E che bisogno c'è di fare un processo. Bossetti è già colpevole, non lo sapete?
L’assassinio di Yara Gambirasio, una ragazzina di 13 anni, nel novembre 2010, ha suscitato emozione comprensibile nell’opinione pubblica, con conseguente concentrazione straordinaria di interventi sui mezzi di informazione, soprattutto quelli televisivi. L’ansia di assicurare alla giustizia il responsabile di questo crimine odioso si è trasformata in una sorta di linciaggio del muratore che è oggi imputato nel processo che si è appena aperto a Bergamo. Per Massimo Bossetti non esiste presunzione di innocenza, la sua condanna è già stata emessa da decine e decine di talk-show, anche se il procedimento a suo carico è di quelli esclusivamente indiziari. Dovrebbe essere il dibattimento a stabilire se la concordanza degli indizi è tale da convincere la giuria che il reato è provato al di là do ogni ragionevole dubbio. Nessuno mette in dubbio il diritto di cronaca e neppure quello di prendere posizione sulle vicende giudiziaria, ma in questo caso si è creato un clima che ha l’effetto di rendere impopolare e inaccettabile una eventuale sentenza di assoluzione, e questo sollecita qualche interrogativo.

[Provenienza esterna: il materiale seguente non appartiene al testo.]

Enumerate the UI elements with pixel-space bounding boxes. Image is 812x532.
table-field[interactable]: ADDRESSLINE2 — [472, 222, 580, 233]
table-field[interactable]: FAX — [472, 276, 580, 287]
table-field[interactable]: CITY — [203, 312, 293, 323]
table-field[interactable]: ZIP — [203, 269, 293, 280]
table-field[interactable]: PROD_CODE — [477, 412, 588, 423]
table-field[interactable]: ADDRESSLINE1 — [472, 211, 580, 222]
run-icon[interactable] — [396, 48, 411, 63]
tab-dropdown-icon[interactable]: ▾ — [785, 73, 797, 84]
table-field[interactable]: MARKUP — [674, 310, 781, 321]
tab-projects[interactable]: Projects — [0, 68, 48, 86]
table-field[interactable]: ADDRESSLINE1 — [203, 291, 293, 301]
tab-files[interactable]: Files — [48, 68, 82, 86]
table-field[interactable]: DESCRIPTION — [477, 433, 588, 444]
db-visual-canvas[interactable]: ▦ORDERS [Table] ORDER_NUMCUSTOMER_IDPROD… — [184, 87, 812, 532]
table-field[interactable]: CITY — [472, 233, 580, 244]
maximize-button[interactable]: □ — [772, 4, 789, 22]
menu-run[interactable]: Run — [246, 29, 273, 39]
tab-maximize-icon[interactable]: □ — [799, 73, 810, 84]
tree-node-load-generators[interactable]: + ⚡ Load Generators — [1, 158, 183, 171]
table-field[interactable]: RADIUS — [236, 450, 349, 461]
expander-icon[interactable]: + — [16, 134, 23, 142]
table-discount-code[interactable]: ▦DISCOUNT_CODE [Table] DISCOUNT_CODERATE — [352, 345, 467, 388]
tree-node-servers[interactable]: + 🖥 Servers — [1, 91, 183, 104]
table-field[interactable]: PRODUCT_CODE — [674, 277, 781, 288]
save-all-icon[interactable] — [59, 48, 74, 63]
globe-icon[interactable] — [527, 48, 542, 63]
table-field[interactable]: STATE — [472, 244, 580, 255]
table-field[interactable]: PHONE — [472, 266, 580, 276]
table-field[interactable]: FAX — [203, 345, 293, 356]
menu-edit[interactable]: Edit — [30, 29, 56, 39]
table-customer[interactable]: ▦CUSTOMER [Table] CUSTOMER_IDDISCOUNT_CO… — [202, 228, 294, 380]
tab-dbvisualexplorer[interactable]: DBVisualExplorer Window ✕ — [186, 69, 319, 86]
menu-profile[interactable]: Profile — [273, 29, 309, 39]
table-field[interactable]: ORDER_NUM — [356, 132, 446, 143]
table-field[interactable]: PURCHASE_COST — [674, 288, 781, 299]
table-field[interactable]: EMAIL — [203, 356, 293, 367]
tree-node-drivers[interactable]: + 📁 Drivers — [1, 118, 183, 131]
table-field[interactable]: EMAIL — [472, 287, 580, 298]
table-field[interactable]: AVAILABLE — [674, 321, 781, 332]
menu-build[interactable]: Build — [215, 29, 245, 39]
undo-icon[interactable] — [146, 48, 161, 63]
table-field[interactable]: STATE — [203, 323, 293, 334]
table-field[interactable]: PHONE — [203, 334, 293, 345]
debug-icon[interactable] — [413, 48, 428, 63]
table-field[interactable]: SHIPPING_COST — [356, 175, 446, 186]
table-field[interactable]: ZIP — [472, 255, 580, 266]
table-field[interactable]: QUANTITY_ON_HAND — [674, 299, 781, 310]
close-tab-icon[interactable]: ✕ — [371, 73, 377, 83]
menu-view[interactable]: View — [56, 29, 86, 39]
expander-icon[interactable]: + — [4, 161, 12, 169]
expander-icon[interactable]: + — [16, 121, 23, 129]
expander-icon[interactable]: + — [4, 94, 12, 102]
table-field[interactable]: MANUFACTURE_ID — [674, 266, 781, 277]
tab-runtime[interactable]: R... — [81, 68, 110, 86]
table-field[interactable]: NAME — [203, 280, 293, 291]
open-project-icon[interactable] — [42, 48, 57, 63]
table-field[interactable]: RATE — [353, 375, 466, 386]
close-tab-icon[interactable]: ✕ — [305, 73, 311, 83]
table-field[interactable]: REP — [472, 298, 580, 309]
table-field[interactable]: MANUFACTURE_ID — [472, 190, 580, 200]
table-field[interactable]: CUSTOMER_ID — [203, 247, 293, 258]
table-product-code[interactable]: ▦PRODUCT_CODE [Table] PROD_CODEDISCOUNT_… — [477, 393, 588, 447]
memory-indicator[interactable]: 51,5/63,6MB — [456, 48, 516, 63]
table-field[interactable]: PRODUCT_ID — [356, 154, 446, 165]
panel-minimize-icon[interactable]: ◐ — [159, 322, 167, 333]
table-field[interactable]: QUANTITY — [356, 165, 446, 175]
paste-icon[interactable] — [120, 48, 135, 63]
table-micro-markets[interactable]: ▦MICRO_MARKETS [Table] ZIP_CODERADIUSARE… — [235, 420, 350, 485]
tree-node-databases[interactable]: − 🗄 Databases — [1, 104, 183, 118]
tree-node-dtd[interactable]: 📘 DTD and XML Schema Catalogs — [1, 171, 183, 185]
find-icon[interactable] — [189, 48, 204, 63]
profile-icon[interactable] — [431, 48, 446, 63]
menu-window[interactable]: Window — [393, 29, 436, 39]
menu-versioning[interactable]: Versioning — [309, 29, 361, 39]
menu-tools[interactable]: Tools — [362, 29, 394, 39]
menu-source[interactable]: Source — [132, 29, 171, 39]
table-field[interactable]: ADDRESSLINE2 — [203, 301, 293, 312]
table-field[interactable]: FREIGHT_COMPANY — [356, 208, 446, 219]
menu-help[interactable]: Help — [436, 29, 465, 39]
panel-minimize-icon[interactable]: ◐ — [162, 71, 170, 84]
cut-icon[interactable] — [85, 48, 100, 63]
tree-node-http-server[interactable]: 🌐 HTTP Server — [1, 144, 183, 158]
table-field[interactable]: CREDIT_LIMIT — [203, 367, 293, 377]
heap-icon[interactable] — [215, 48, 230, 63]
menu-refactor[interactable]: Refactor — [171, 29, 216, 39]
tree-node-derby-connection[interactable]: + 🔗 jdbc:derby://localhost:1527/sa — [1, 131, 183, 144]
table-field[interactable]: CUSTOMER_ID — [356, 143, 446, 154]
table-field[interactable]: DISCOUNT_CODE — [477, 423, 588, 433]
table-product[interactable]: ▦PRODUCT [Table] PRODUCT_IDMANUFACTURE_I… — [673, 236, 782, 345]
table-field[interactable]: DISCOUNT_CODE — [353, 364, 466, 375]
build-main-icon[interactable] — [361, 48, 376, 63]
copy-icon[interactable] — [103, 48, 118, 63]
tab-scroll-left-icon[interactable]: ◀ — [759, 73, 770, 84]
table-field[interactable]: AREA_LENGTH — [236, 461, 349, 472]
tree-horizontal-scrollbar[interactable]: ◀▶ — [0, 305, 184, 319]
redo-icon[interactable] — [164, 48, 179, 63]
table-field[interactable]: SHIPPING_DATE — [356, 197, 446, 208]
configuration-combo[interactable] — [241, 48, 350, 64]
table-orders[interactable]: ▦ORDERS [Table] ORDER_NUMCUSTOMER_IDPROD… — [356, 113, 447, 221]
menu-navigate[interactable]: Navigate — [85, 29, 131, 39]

Il meccanismo mediatico-giudiziario, che ha già provocato tanti danni nell’ambito politico, sembra estendersi senza freni anche alle vicende e alle tragedie della cronaca criminale. Sbattere il mostro in prima pagina, o come sarebbe meglio dire oggi in prima serata, è un metodo che fu censurato a suo tempo dall’opinione democratica, quando era ancora intrisa di garantismo. Ora quei freni inibitori sono scomparsi e quelle stesse testate che, per esempio, si scandalizzarono per la criminalizzazione preventiva di Pietro Valpreda per la strage di piazza Fontana, oggi non si peritano di massacrare un imputato che non riesce neppure a capire in che razza di girone infernale ha finito per cadere. Naturalmente anche un innocentismo pregiudiziale avrebbe gli stessi difetti della posizione opposta, ma quello che impressiona è l’unanimismo della condanna mediatica, che ricorda le immagini stereotipate delle tricoteuses che assistevano con passione alle prodezze della ghigliottina durante il Terrore giacobino. Riuscirà la corte di Bergamo a giudicare con equilibrio e razionalità esaminando solo gli indizi? C’è da sperarlo ma purtroppo senza troppa convinzione.